Historically, our contract with Merial to sell their flea, tick and heartworm products included an exclusivity requirement.  This requirement did not permit us to sell or distribute other competing flea, tick and heartworm products.  During the course of our contract negotiations with Merial for calendar year 2010, we agreed with Merial to begin a non-exclusive arrangement for 2010 where we will be permitted to sell and distribute other competing products.  Some of these competing products will be sold under buy-sell arrangements, while others will be sold under agency arrangements.  Merial’s flea, tick and heartworm products are sold under an agency arrangement.  This switch to buy-sell arrangements for certain flea, tick and heartworm products will have an impact on how our revenues are reported, since under agency sales, only commissions are reported as revenues, while for buy-sell products the total sale price of the product is reported as revenue.

 

On October 15, 2009, Pfizer completed its acquisition of Wyeth.  Prior to this acquisition, Pfizer and Fort Dodge, a division of Wyeth, were our two largest vendors as measured by our revenues.  In connection with this acquisition, Pfizer divested certain animal health products to Boehringer Ingelheim.  Fort Dodge supplied products that accounted for approximately 11% of our revenues for fiscal year 2009.  Of this amount, based on information received from the Federal Trade Commission, Pfizer and Boehringer Ingelheim, we estimate that approximately 43% of such revenues were attributable to products now owned by Pfizer and approximately 57% of such revenues were attributable to products now owned by Boehringer Ingelheim.  We are currently negotiating new contracts with Pfizer and Boehringer Ingelheim for calendar year 2010.

 

On November 3, 2009, Merck and Schering-Plough completed their merger under which Merck acquired all of the outstanding stock of Schering-Plough.  Merial was a joint venture between Merck and Sanofi-Aventis, and Sanofi-Aventis acquired Merck’s interest in Merial shortly before Merck and Schering-Plough completed their merger.  Merck has announced that Sanofi-Aventis has an option to combine the Intervet/Schering-Plough Animal Health business with Merial to form an animal health joint venture that would be equally owned by the new Merck and Sanofi-Aventis.  If the option is exercised by Sanofi-Aventis, the formation of the new animal health joint venture would be subject to approval by the relevant regulatory authorities.  Merial and Intervet-Schering are also two of our larger vendors.  We are currently negotiating new contracts with each of these companies for calendar year 2010.

 

The surviving companies from these transactions will have high market shares with respect to certain animal health products, and they could use their increased leverage in the channel to negotiate terms with distributors that are materially worse to the distributor than the terms that we have been able to negotiate with Pfizer, Fort Dodge, Boehringer Ingelheim, Merial and Intervet-Schering individually while they were competing with each other.
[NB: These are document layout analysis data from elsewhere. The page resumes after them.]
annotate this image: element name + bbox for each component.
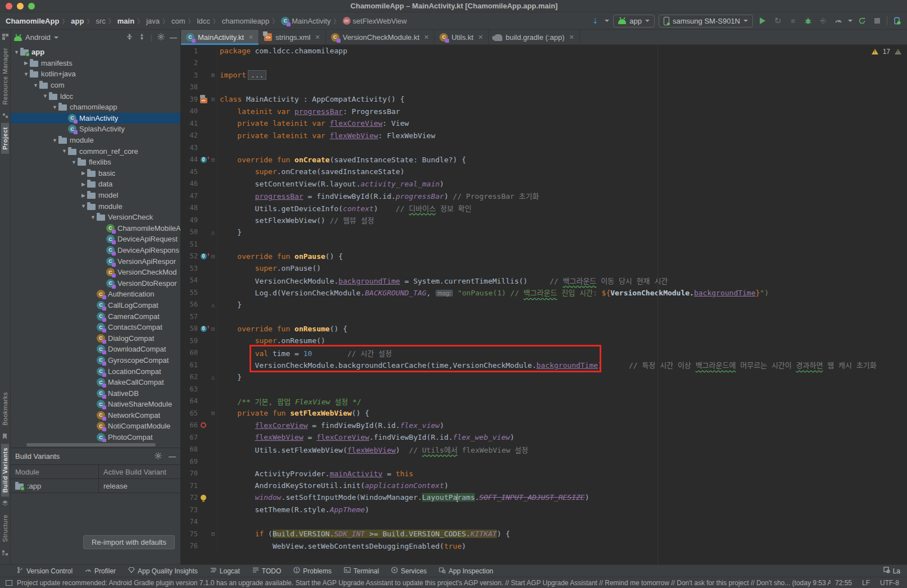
fold-open-icon[interactable]: ⊟ (209, 323, 217, 335)
maximize-window-button[interactable] (28, 3, 35, 10)
tool-window-structure[interactable]: Structure (1, 510, 9, 546)
tool-window-resource-manager[interactable]: Resource Manager (1, 44, 9, 109)
code-line[interactable]: 63 (181, 383, 907, 395)
tree-item-MakeCallCompat[interactable]: CMakeCallCompat (11, 377, 180, 388)
tool-window-button-services[interactable]: Services (391, 567, 427, 575)
code-line[interactable]: 66 flexCoreView = findViewById(R.id.flex… (181, 420, 907, 432)
tool-window-button-profiler[interactable]: Profiler (85, 567, 116, 575)
tab-MainActivity.kt[interactable]: CMainActivity.kt✕ (181, 30, 259, 44)
apply-code-changes-icon[interactable]: ≡ (787, 15, 799, 26)
debug-button[interactable] (802, 15, 814, 26)
code-line[interactable]: 1package com.ldcc.chamomileapp (181, 45, 907, 57)
code-line[interactable]: 75⊟ if (Build.VERSION.SDK_INT >= Build.V… (181, 528, 907, 540)
tool-window-button-app-quality-insights[interactable]: App Quality Insights (128, 567, 198, 575)
tree-item-app[interactable]: ▼app (11, 47, 180, 58)
code-line[interactable]: 76 WebView.setWebContentsDebuggingEnable… (181, 540, 907, 553)
code-line[interactable]: 46 setContentView(R.layout.activity_real… (181, 178, 907, 190)
code-line[interactable]: 69 (181, 455, 907, 468)
tree-expanded-arrow-icon[interactable]: ▼ (22, 71, 30, 77)
related-layout-file-icon[interactable]: <> (200, 98, 207, 103)
hide-panel-icon[interactable]: — (170, 33, 177, 42)
tree-item-com[interactable]: ▼com (11, 80, 180, 91)
tree-expanded-arrow-icon[interactable]: ▼ (32, 83, 39, 88)
close-tab-icon[interactable]: ✕ (569, 34, 574, 41)
inspections-widget[interactable]: 17 (872, 48, 901, 56)
fold-end-icon[interactable]: △ (209, 226, 217, 239)
device-manager-icon[interactable] (891, 15, 903, 26)
tree-item-flexlibs[interactable]: ▼flexlibs (11, 157, 180, 168)
tree-item-basic[interactable]: ▶basic (11, 168, 180, 179)
code-line[interactable]: 73 setTheme(R.style.AppTheme) (181, 504, 907, 516)
tool-window-button-terminal[interactable]: Terminal (344, 567, 379, 575)
tree-item-CallLogCompat[interactable]: CCallLogCompat (11, 300, 180, 311)
breadcrumb-item-app[interactable]: app (70, 17, 85, 25)
code-line[interactable]: 59 super.onResume() (181, 335, 907, 347)
tree-expanded-arrow-icon[interactable]: ▼ (89, 215, 97, 220)
settings-gear-icon[interactable] (155, 452, 162, 461)
tree-expanded-arrow-icon[interactable]: ▼ (42, 93, 49, 99)
tab-Utils.kt[interactable]: CUtils.kt✕ (434, 30, 488, 44)
device-select[interactable]: samsung SM-S901N (659, 15, 753, 28)
tree-collapsed-arrow-icon[interactable]: ▶ (22, 60, 30, 66)
fold-plus-icon[interactable]: ⊞ (209, 69, 217, 81)
fold-open-icon[interactable]: ⊟ (209, 154, 217, 166)
code-line[interactable]: 52O⊟ override fun onPause() { (181, 250, 907, 263)
tool-window-button-problems[interactable]: Problems (293, 567, 332, 575)
tab-strings.xml[interactable]: <>strings.xml✕ (259, 30, 325, 44)
override-gutter-icon[interactable]: O (198, 157, 209, 163)
rerun-icon[interactable]: ↻ (772, 15, 783, 26)
code-line[interactable]: 47 progressBar = findViewById(R.id.progr… (181, 190, 907, 202)
code-line[interactable]: 64 /** 기본, 팝업 FlexView 설정 */ (181, 395, 907, 408)
redring-gutter-icon[interactable] (198, 422, 209, 428)
tab-VersionCheckModule.kt[interactable]: CVersionCheckModule.kt✕ (326, 30, 435, 44)
tree-item-model[interactable]: ▶model (11, 190, 180, 201)
tree-item-common_ref_core[interactable]: ▼common_ref_core (11, 145, 180, 157)
tree-item-ChamomileMobileA[interactable]: CChamomileMobileA (11, 223, 180, 234)
vcs-update-icon[interactable]: ⇣ (589, 15, 601, 26)
stop-button[interactable] (872, 15, 883, 26)
fold-open-icon[interactable]: ⊟ (209, 250, 217, 263)
code-line[interactable]: 55 Log.d(VersionCheckModule.BACKGROUND_T… (181, 286, 907, 299)
code-line[interactable]: 67 flexWebView = flexCoreView.findViewBy… (181, 431, 907, 444)
tree-item-NativeDB[interactable]: CNativeDB (11, 388, 180, 399)
structure-icon[interactable] (2, 549, 9, 557)
tab-build.gradle (:app)[interactable]: build.gradle (:app)✕ (489, 30, 580, 44)
tool-window-button-version-control[interactable]: Version Control (17, 567, 72, 575)
chevron-down-icon[interactable] (54, 37, 58, 39)
tree-item-VersionCheck[interactable]: ▼VersionCheck (11, 212, 180, 223)
close-tab-icon[interactable]: ✕ (478, 34, 483, 41)
run-configuration-select[interactable]: app (613, 15, 655, 28)
breadcrumb-item-main[interactable]: main (116, 17, 135, 25)
tree-item-ContactsCompat[interactable]: CContactsCompat (11, 322, 180, 333)
code-line[interactable]: 56△ } (181, 299, 907, 311)
tree-expanded-arrow-icon[interactable]: ▼ (13, 49, 20, 55)
code-line[interactable]: 42 private lateinit var flexWebView: Fle… (181, 130, 907, 142)
code-line[interactable]: 2 (181, 57, 907, 70)
profiler-dropdown-icon[interactable] (848, 20, 852, 22)
override-method-icon[interactable]: O (201, 157, 207, 163)
tree-item-data[interactable]: ▶data (11, 179, 180, 190)
code-line[interactable]: 70 ActivityProvider.mainActivity = this (181, 468, 907, 480)
tree-item-ldcc[interactable]: ▼ldcc (11, 90, 180, 102)
collapse-all-icon[interactable] (138, 33, 146, 42)
tree-collapsed-arrow-icon[interactable]: ▶ (80, 170, 87, 176)
code-line[interactable]: 45 super.onCreate(savedInstanceState) (181, 166, 907, 178)
close-tab-icon[interactable]: ✕ (315, 34, 320, 41)
code-editor[interactable]: 1package com.ldcc.chamomileapp23⊞import.… (181, 45, 907, 564)
breadcrumb-item-MainActivity[interactable]: CMainActivity (280, 17, 332, 25)
expand-all-icon[interactable] (126, 33, 133, 42)
tree-item-manifests[interactable]: ▶manifests (11, 58, 180, 69)
tree-item-CameraCompat[interactable]: CCameraCompat (11, 311, 180, 322)
tree-expanded-arrow-icon[interactable]: ▼ (51, 138, 58, 143)
code-line[interactable]: 49 setFlexWebView() // 웹뷰 설정 (181, 214, 907, 226)
tree-item-SplashActivity[interactable]: CSplashActivity (11, 124, 180, 135)
tree-item-GyroscopeCompat[interactable]: CGyroscopeCompat (11, 355, 180, 366)
attach-debugger-icon[interactable]: ⎆ (818, 15, 829, 26)
minimize-window-button[interactable] (17, 3, 24, 10)
code-line[interactable]: 38 (181, 81, 907, 94)
profiler-icon[interactable] (833, 15, 844, 26)
code-line[interactable]: 74 (181, 516, 907, 528)
caret-position[interactable]: 72:55 (835, 579, 852, 587)
breadcrumb-item-chamomileapp[interactable]: chamomileapp (221, 17, 271, 25)
sync-gradle-icon[interactable] (856, 15, 868, 26)
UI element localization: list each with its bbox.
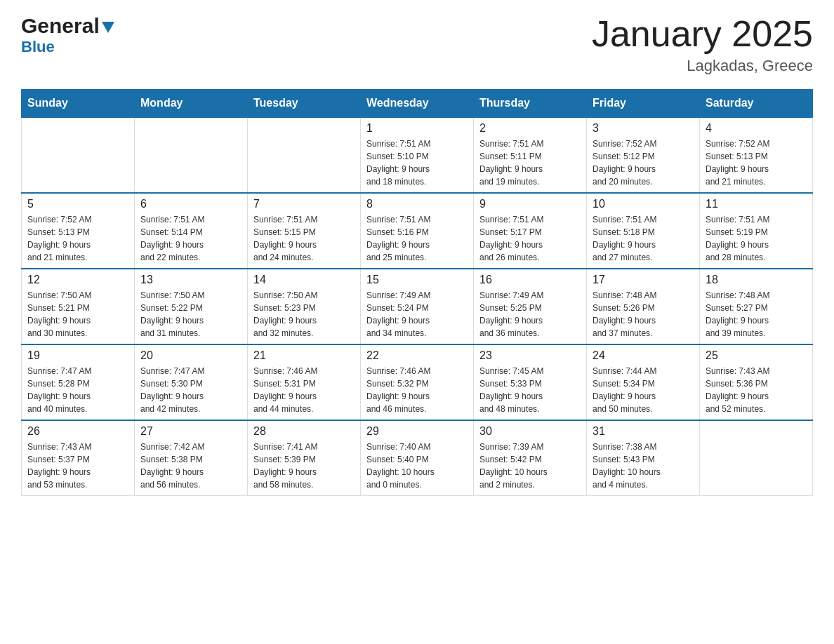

There also remains uncertainty related to any changes to the terms that may be included in the vendor contracts we negotiate for the upcoming year as a result of these transactions.  There is also a possibility of product disruption as these companies integrate their operations which could adversely impact our financial results.  Further consolidation among animal health products vendors could result in our vendors further increasing their market share, which could give vendors greater pricing power and make it easier for such vendors to sell their products directly to animal health customers, both of which could decrease our net sales and profitability.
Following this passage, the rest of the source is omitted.